In 1807, Oberreichenbach and Oberkollbach were assigned by the government of the Kingdom of Württemberg to Oberamt Calw, and Igelsloch to Oberamt Neuenbürg in 1809. When these districts were dissolved in 1938, Oberreichenbach, Oberkollbach, Igelsloch, and Würzbach were all assigned to Landkreis Calw. With the exception of Oberkollbach, which grew substantially in the 1960s and 1970s, there was not much development in the modern municipal area after World War II.

In 1974, Oberkollbach and Igelsloch were merged into Oberreichenbach to form a new municipality that was further expanded on 1 January 1975 with Würzbach.

==Geography==
The municipality (Gemeinde) of Oberreichenbach is situated in the district of Calw, in Baden-Württemberg, one of the 16 States of the Federal Republic of Germany. Oberreichenbach is physically located on the plateaus and in the valleys of the Enz and Nagold. Roughly half of its municipal area is in the Grinde to the west, while the other half is in the Black Forest to the east. Elevation above sea level in the municipal area ranges from a high of 728 m Normalnull (NN) to a low of 460 m NN.
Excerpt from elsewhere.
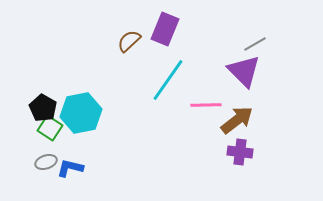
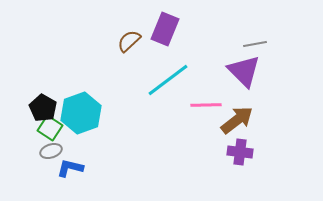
gray line: rotated 20 degrees clockwise
cyan line: rotated 18 degrees clockwise
cyan hexagon: rotated 9 degrees counterclockwise
gray ellipse: moved 5 px right, 11 px up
Portions of the Federally protected Hesel, Brand, and Kohl missen and Waldmoor-Torfstich nature reserves are located in Oberreichenbach's municipal area.

== Demographics ==
Population development:

| Year | Inhabitants |
|---|---|
| 1990 | 2,645 |
| 2001 | 2,856 |
| 2011 | 2,799 |
| 2021 | 2,931 |

==Politics==
Oberreichenbach has four boroughs (Ortsteile), Igelsloch, Oberkollbach, Obrerreichenbach, and Würzbach, and four villages: Kunstmühle, Naislach, Siehdichfür, Unterkollbach. In addition, the minor administrative unit of Eberspiel and the abandoned village of Oberwürzbach are found in the municipal area. Oberreichenbach is in a mutually-beneficial municipal association with the city of Calw.

===Coat of arms===
Oberreichenbach's municipal coat of arms shows four green fir trees rooted to a field of yellow, above a blue, wavy fess and a checkboard pattern of five red squares and five yellow squares at the base of the blazon. This pattern is largely a combination of the coats of arms of Oberkollbach and Würzbach, as Oberreichenbach did not actually have a coat of arms. The wavy fess is a reference to the names Oberreichenbach, Oberkollbach, Würzbach, and Unterkollbach, as bach means "stream" in German. The four trees reference the Black Forest and references the name Igelsloch, derived from "loh", an old German word for "forest". The checkerboard pattern is taken from the arms of the Lords of Zavelstein. The municipal coat of arms was approved by the Calw district office on 5 September 1983.

==Transportation==
Oberreichenbach is connected to Germany's network of roadways by Bundesstraße 296. Local public transportation is provided by the Verkehrsgesellschaft Bäderkreis Calw.